A teammate modified the `order_supplies_summary` CTE in `order_items.sql` to include
`is_perishable_supply` in the GROUP BY and SELECT. This splits each product's supply cost
into two rows: one for perishable supplies, one for non-perishable supplies.

The code change looks reasonable — adding a dimension to an aggregation. But it changes
the grain of `order_supplies_summary` from 1 row per product to 2 rows per product.
The downstream LEFT JOIN in the `joined` CTE now produces 2 rows per order_item (one for
each perishable category). This fan-out cascades:

- `order_items`: row count approximately doubles
- `orders.order_cost`: UNCHANGED (sum of split costs = original total)
- `orders.count_order_items`: DOUBLED (counts duplicated rows)
- `orders.count_food_items`: DOUBLED (dashboard column!)
- `orders.count_drink_items`: DOUBLED (dashboard column!)
- `orders.order_items_subtotal`: DOUBLED (sum of duplicated product_price)
- `customers`: UNCHANGED (aggregates use order-level columns from stg_orders, not order_items)
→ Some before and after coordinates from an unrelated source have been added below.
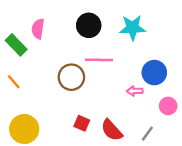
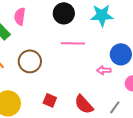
brown circle: (71, 77) -> (30, 61), moved
red square: (82, 123) -> (50, 100), moved

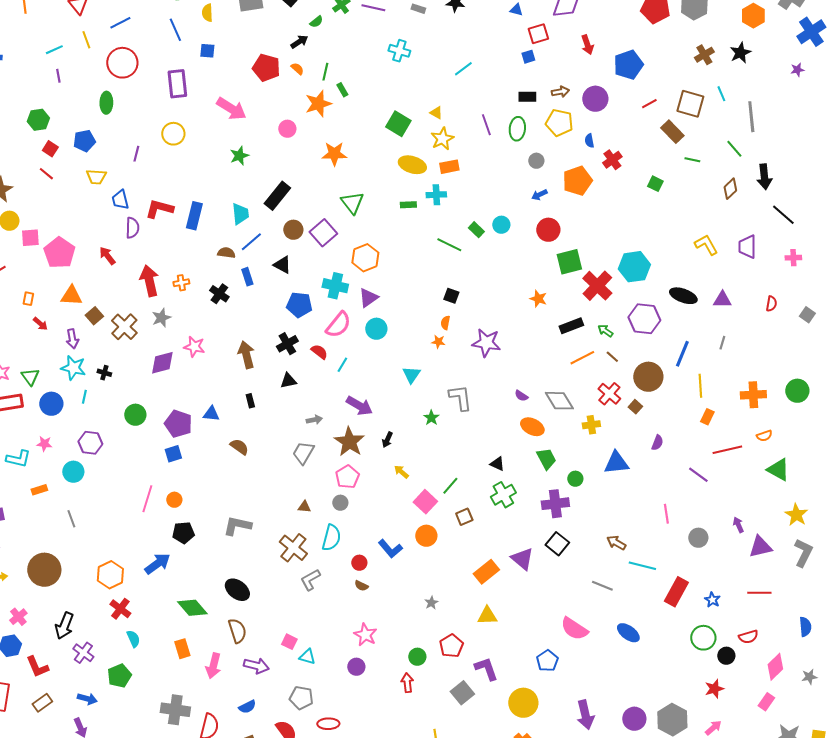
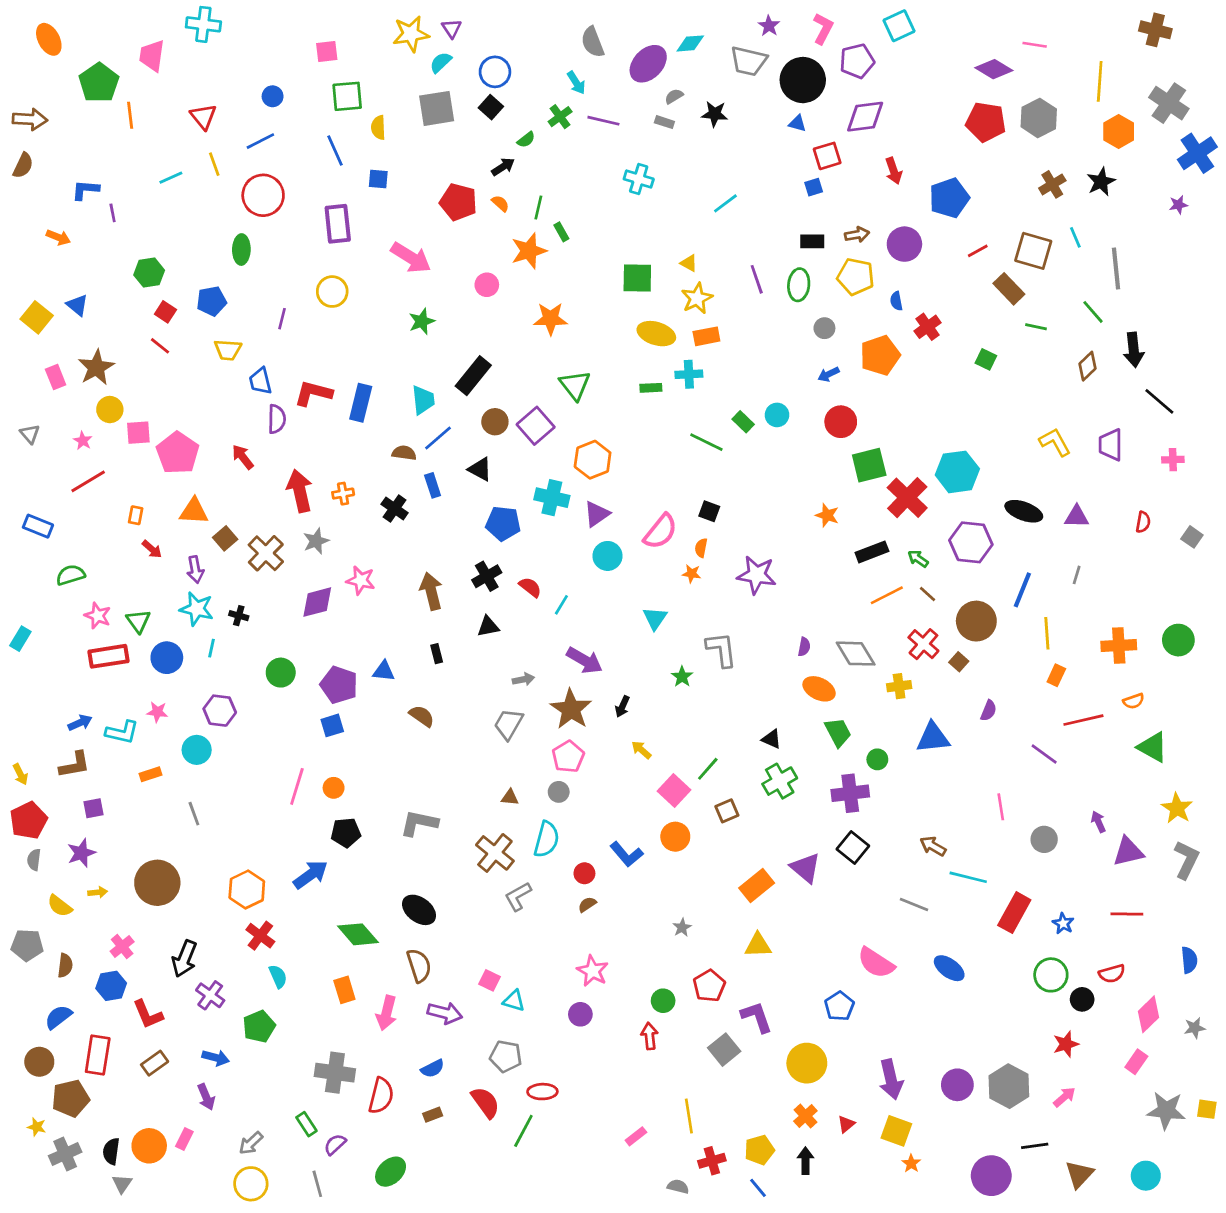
purple line: (58, 76) -> (113, 213), moved
green square: (398, 124) -> (637, 278), turned -30
pink semicircle: (338, 325) -> (660, 532), moved
purple semicircle: (521, 396) -> (804, 647), turned -112
brown semicircle: (361, 586) -> (587, 904), turned 120

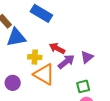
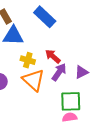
purple arrow: (66, 62) -> (59, 72), turned -30
green square: (83, 86) -> (71, 101), size x1.5

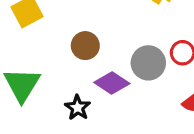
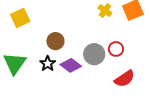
black star: (78, 108) -> (48, 64), moved

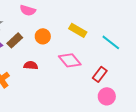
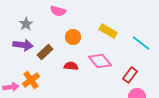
brown rectangle: (15, 40) -> (45, 52), moved
red semicircle: (31, 65) -> (71, 66), moved

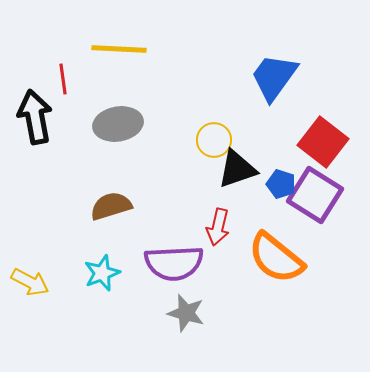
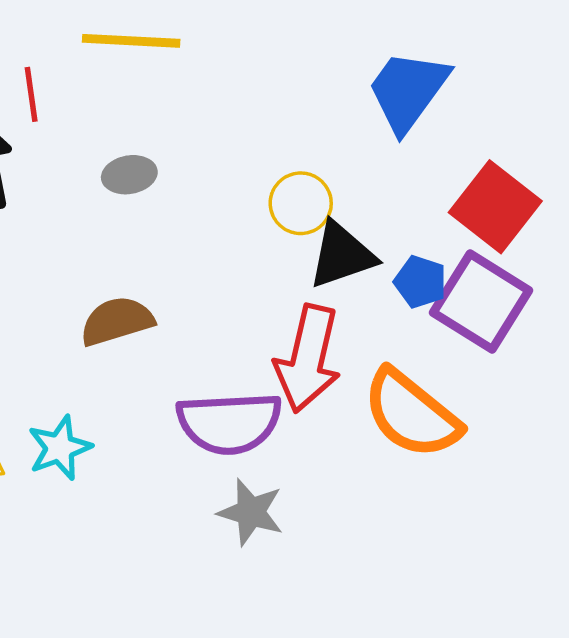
gray ellipse: (118, 124) -> (129, 175), size x0.6
red arrow: (218, 227) -> (308, 359), size x1.6
cyan star: (102, 273) -> (60, 448), moved

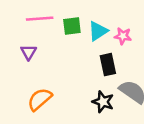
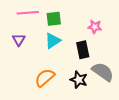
cyan triangle: (98, 31) -> (53, 41), moved
orange semicircle: (40, 99) -> (45, 78), moved

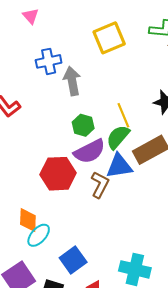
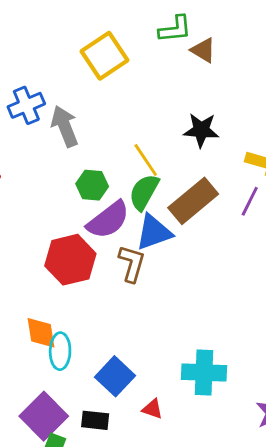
cyan ellipse: (39, 235) -> (60, 351), turned -30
The bug is a classic grain mismatch hidden behind an innocent-looking GROUP BY change.

environment:
repo: DataRecce/jaffle-shop-simulator
ref: eval-base
adapter: duckdb

setup:
strategy: git_patch
patch_reverse_file: scenarios/v2/patches/data-007-supply-grain-fanout.patch
skip_context: false

prompt:
template: prompts/review.md
vars:
stakeholder_name: "Purchasing Manager (P2)"
stakeholder_request: "Add perishable vs non-perishable supply cost breakdown per order item for spoilage risk analysis"
pr_description: "Add is_perishable_supply dimension to order_items supply cost aggregation — splits supply_cost into perishable and non-perishable components"

headless:
max_budget_usd: 5.00
output_format: json

ground_truth:
issue_found: true
issue_type: data_drift
root_cause_keywords: ["grain", "fan-out", "group by", "is_perishable_supply", "duplicate", "count", "order_supplies_summary", "double"]
impacted_models: ["order_items", "orders"]
not_impacted_models: ["stg_orders", "customers", "products", "supplies"]
dashboard_impact: true
detection_requires: data_comparison

judge_criteria:
- "Agent identifies the grain change in order_supplies_summary (1 row/product → 2 rows/product)"
- "Agent recognizes the fan-out cascade: order_items rows doubled → orders count columns doubled"
- "Agent notes that order_cost (sum of supply_cost) is UNCHANGED despite the fan-out — sum of parts equals the original total"
- "Agent identifies that count_food_items and count_drink_items are DOUBLED — these are Executive Dashboard columns"
- "Agent correctly identifies that customers model is NOT impacted"
- "Agent correctly identifies dashboard_impact as true (count_food_items, count_drink_items)"

teardown:
restore_files: ["models/marts/order_items.sql"]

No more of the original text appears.